Fisheye image augmentation for overcoming domain gaps with the limited dataset

Hyeseong Lee, Sunmin Park, Miyoung Lee; Proceedings of the IEEE/CVF International Conference on Computer Vision (ICCV) Workshops, 2025, pp. 3085-3093

Abstract


The camera sensor plays a pivotal role in the perception systems of self-driving cars. Among various lens types, the fisheye lens provides an ultra-wide field of view, allowing vehicle designers to achieve a full 360-degree view with fewer cameras, thereby reducing production costs. However, annotated fisheye image datasets, particularly those with semantic labels, are significantly scarcer than those for conventional cameras. Additionally, collecting and labeling large-scale datasets for training deep learning models is time-consuming and expensive.
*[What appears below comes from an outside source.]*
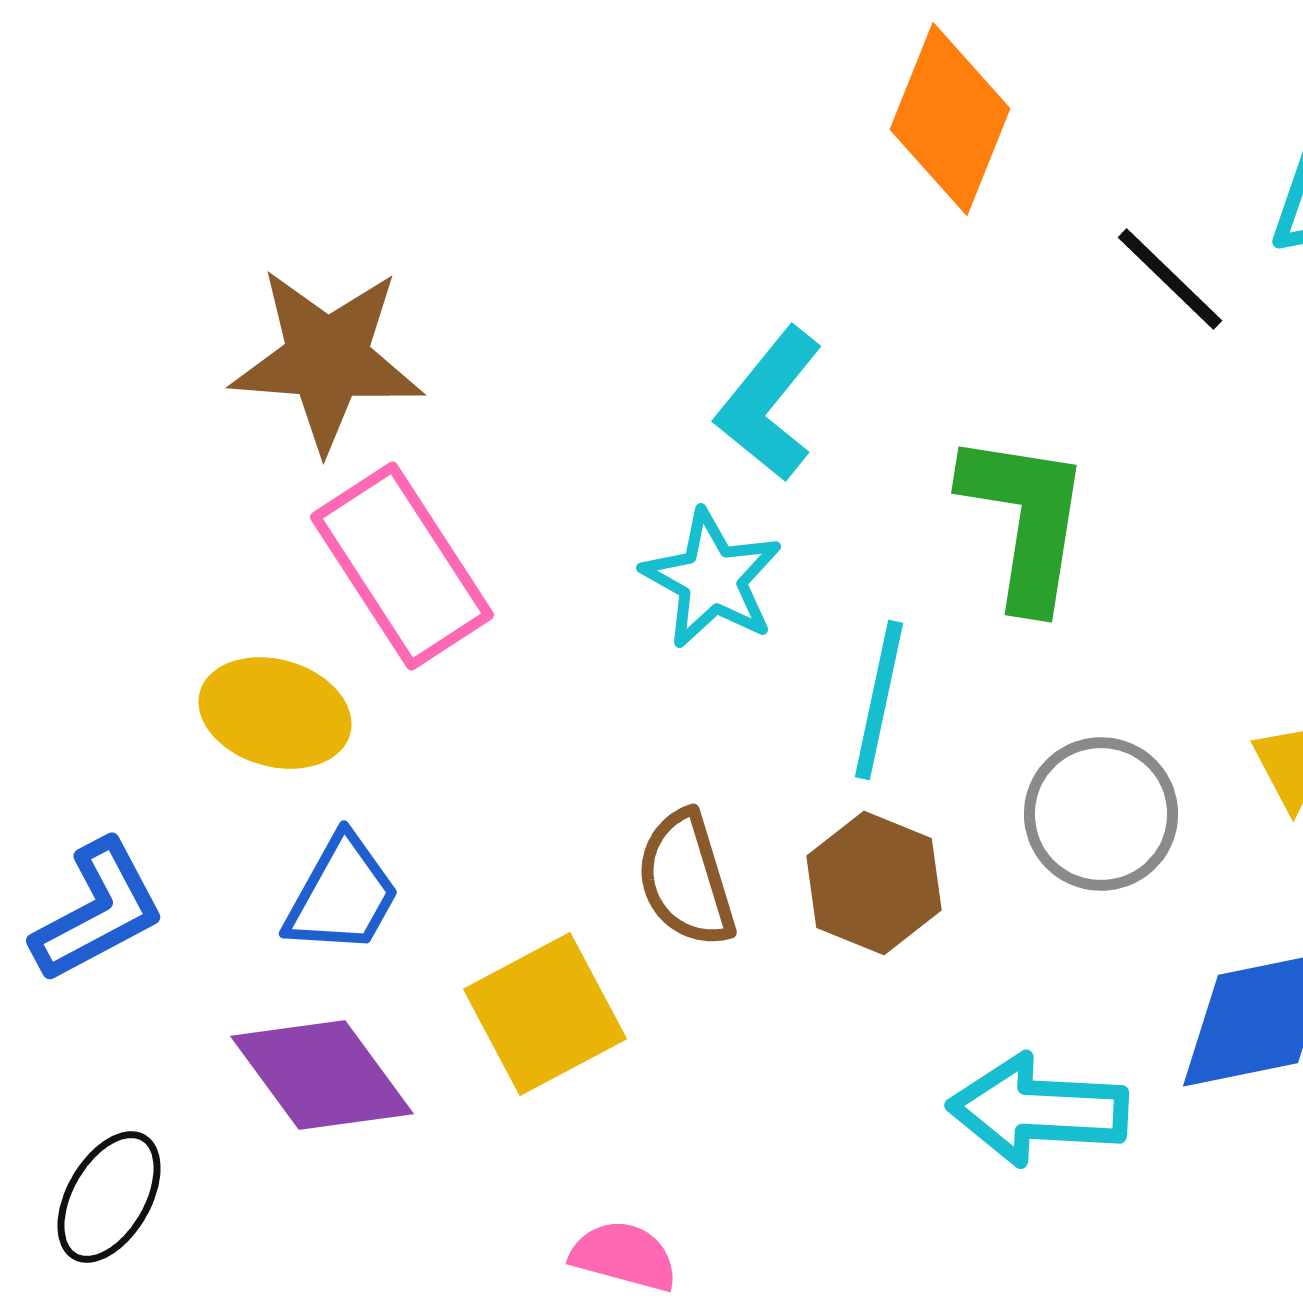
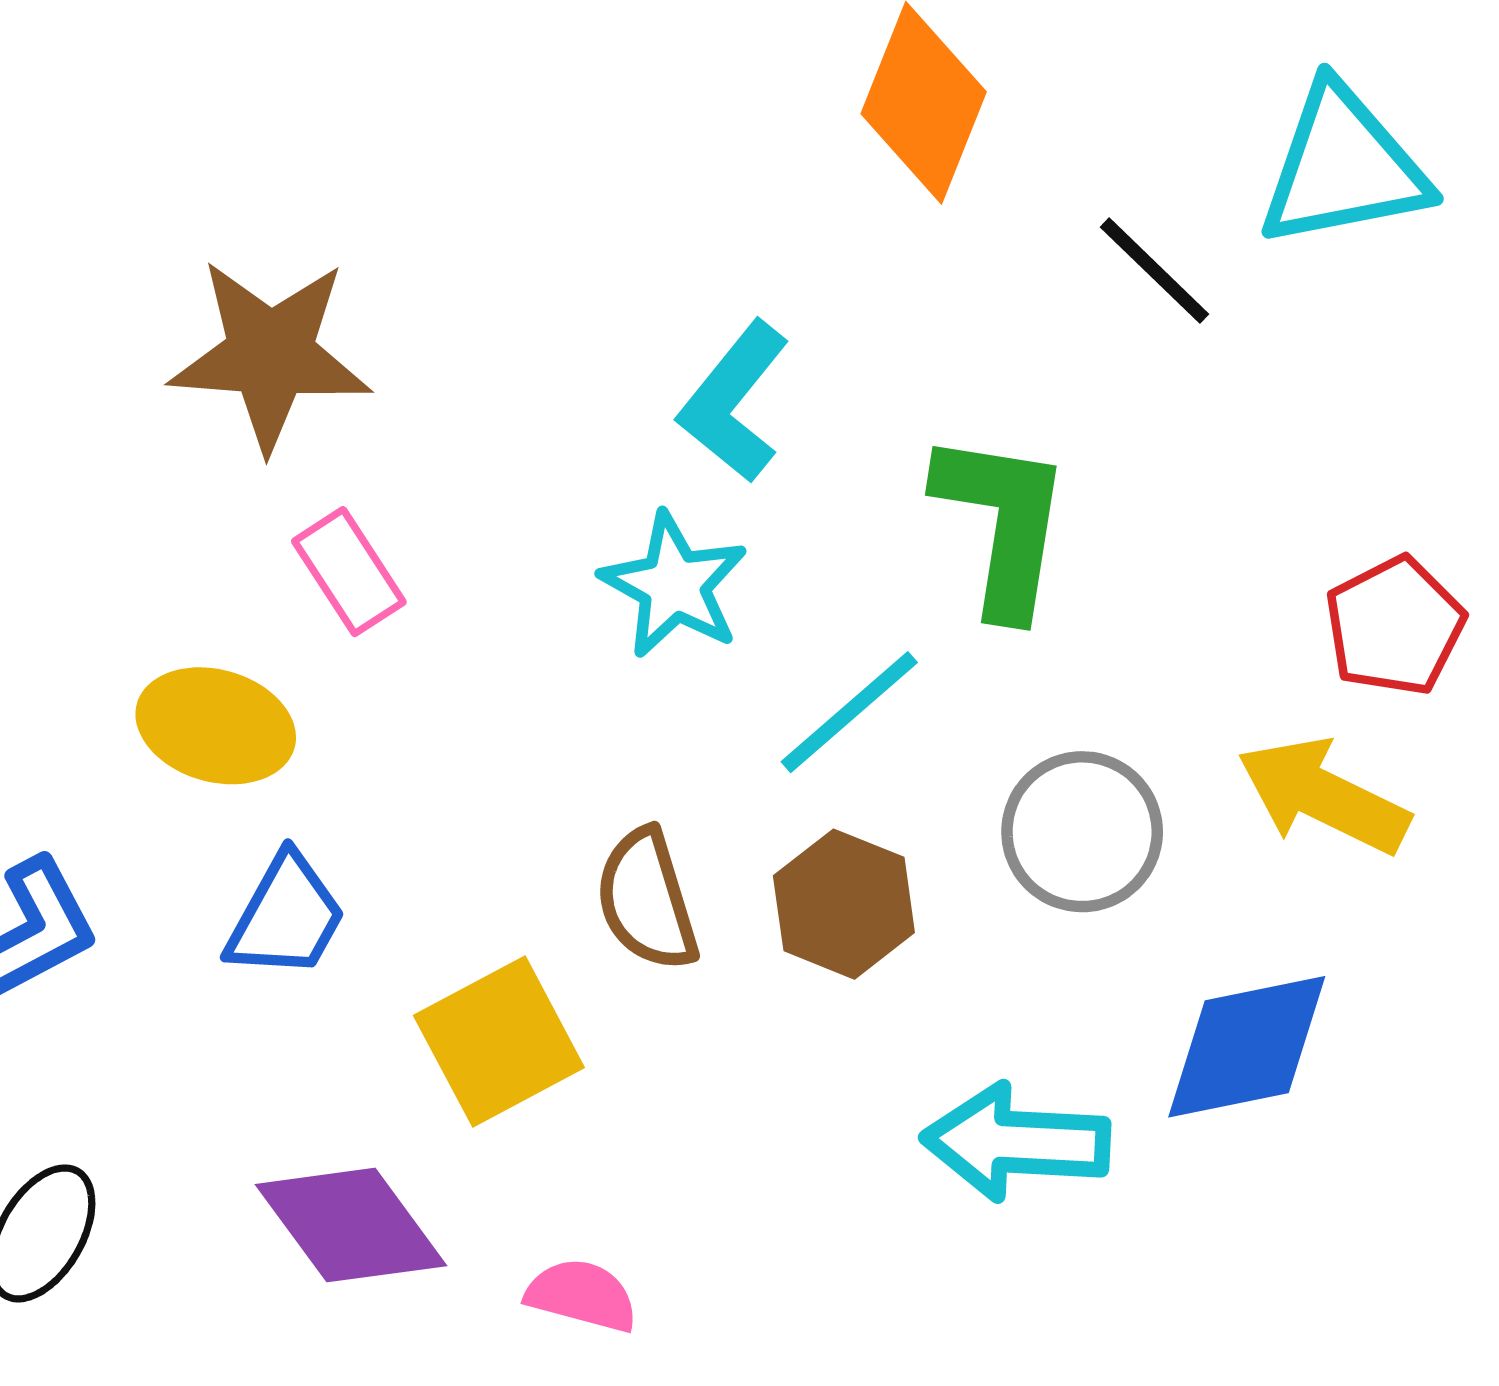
pink rectangle: (402, 566) -> (349, 572), size x0.6
cyan line: (879, 700) -> (849, 712), turned 37
purple diamond: (322, 1075) -> (351, 1225), moved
Lastly, an existing method, which applies radial distortion to images has a domain gap problem stemming from their narrower FoV. To address this challenge, we propose a novel data augmentation algorithm that leverages both camera images and LiDAR point clouds to augment training data for domain adaptation. To validate the effectiveness of our approach, we employ convolutional neural networks and vision transformers, demonstrating that our augmentation method improves model performance, especially in detecting small objects. Our findings highlight the potential of LiDAR-assisted augmentation in mitigating data scarcity issues and domain gaps in fisheye-based perception systems for autonomous driving. The code will be opened as the acceptance of the paper.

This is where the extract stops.